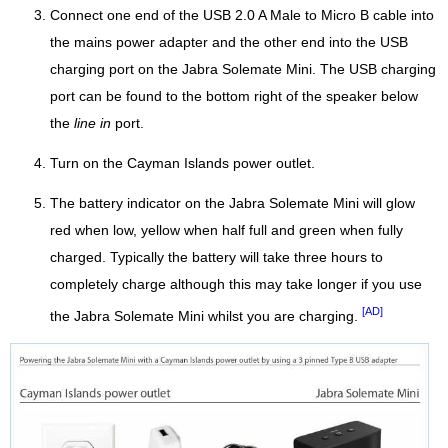
Connect one end of the USB 2.0 A Male to Micro B cable into
the mains power adapter and the other end into the USB
charging port on the Jabra Solemate Mini. The USB charging
port can be found to the bottom right of the speaker below
the
line in
port.
Turn on the Cayman Islands power outlet.
The battery indicator on the Jabra Solemate Mini will glow
red when low, yellow when half full and green when fully
charged. Typically the battery will take three hours to
completely charge although this may take longer if you use
[AD]
the Jabra Solemate Mini whilst you are charging.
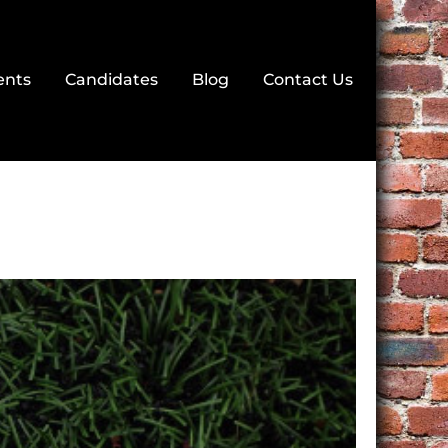
ents
Candidates
Blog
Contact Us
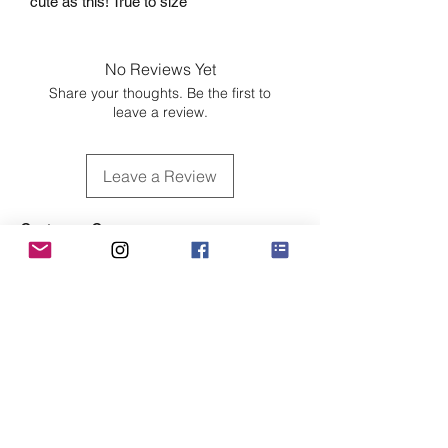
cute as this! True to size
No Reviews Yet
Share your thoughts. Be the first to
leave a review.
Leave a Review
Customer Care
Sizing
Shipping & Pickup
Refunds & Exchanges
Order Tracking
Payment Methods
About
About MO'ments Collection
Terms & Conditions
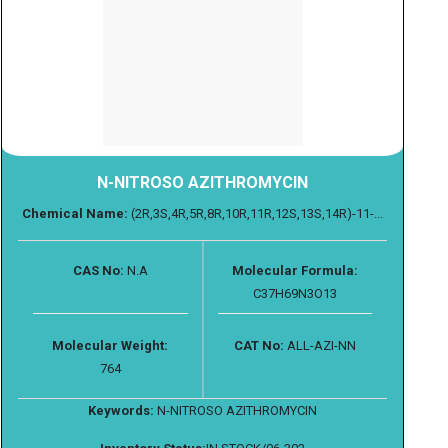
N-NITROSO AZITHROMYCIN
Chemical Name:
(2R,3S,4R,5R,8R,10R,11R,12S,13S,14R)-11-...
CAS No:
N.A
Molecular Formula:
C37H69N3O13
Molecular Weight:
CAT No:
ALL-AZI-NN
764
Keywords:
N-NITROSO AZITHROMYCIN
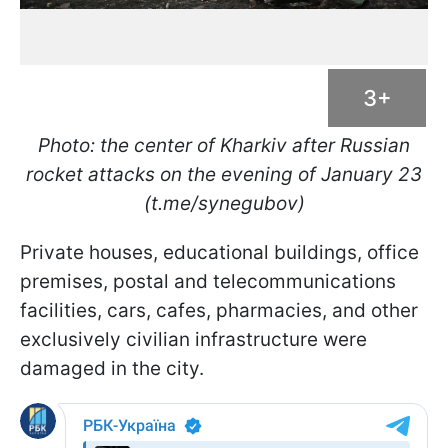
3+
Photo: the center of Kharkiv after Russian
rocket attacks on the evening of January 23
(t.me/synegubov)
Private houses, educational buildings, office
premises, postal and telecommunications
facilities, cars, cafes, pharmacies, and other
exclusively civilian infrastructure were
damaged in the city.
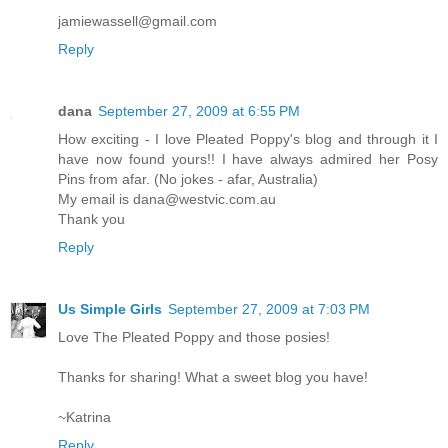
jamiewassell@gmail.com
Reply
dana
September 27, 2009 at 6:55 PM
How exciting - I love Pleated Poppy's blog and through it I
have now found yours!! I have always admired her Posy
Pins from afar. (No jokes - afar, Australia)
My email is dana@westvic.com.au
Thank you
Reply
Us Simple Girls
September 27, 2009 at 7:03 PM
Love The Pleated Poppy and those posies!
Thanks for sharing! What a sweet blog you have!
~Katrina
Reply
= = = = =
*Try it*: Without the pictures, return all the entries above exactly as they stand.

*Reply*:
Connect one end of the USB 2.0 A Male to Micro B cable into
the mains power adapter and the other end into the USB
charging port on the Jabra Solemate Mini. The USB charging
port can be found to the bottom right of the speaker below
the
line in
port.
Turn on the Cayman Islands power outlet.
The battery indicator on the Jabra Solemate Mini will glow
red when low, yellow when half full and green when fully
charged. Typically the battery will take three hours to
completely charge although this may take longer if you use
[AD]
the Jabra Solemate Mini whilst you are charging.
ents
Candidates
Blog
Contact Us
cute as this! True to size
No Reviews Yet
Share your thoughts. Be the first to
leave a review.
Leave a Review
Customer Care
Sizing
Shipping & Pickup
Refunds & Exchanges
Order Tracking
Payment Methods
About
About MO'ments Collection
Terms & Conditions
N-NITROSO AZITHROMYCIN
Chemical Name:
(2R,3S,4R,5R,8R,10R,11R,12S,13S,14R)-11-...
CAS No:
N.A
Molecular Formula:
C37H69N3O13
Molecular Weight:
CAT No:
ALL-AZI-NN
764
Keywords:
N-NITROSO AZITHROMYCIN
3+
Photo: the center of Kharkiv after Russian
rocket attacks on the evening of January 23
(t.me/synegubov)
Private houses, educational buildings, office
premises, postal and telecommunications
facilities, cars, cafes, pharmacies, and other
exclusively civilian infrastructure were
damaged in the city.
jamiewassell@gmail.com
Reply
dana
September 27, 2009 at 6:55 PM
How exciting - I love Pleated Poppy's blog and through it I
have now found yours!! I have always admired her Posy
Pins from afar. (No jokes - afar, Australia)
My email is dana@westvic.com.au
Thank you
Reply
Us Simple Girls
September 27, 2009 at 7:03 PM
Love The Pleated Poppy and those posies!
Thanks for sharing! What a sweet blog you have!
~Katrina
Reply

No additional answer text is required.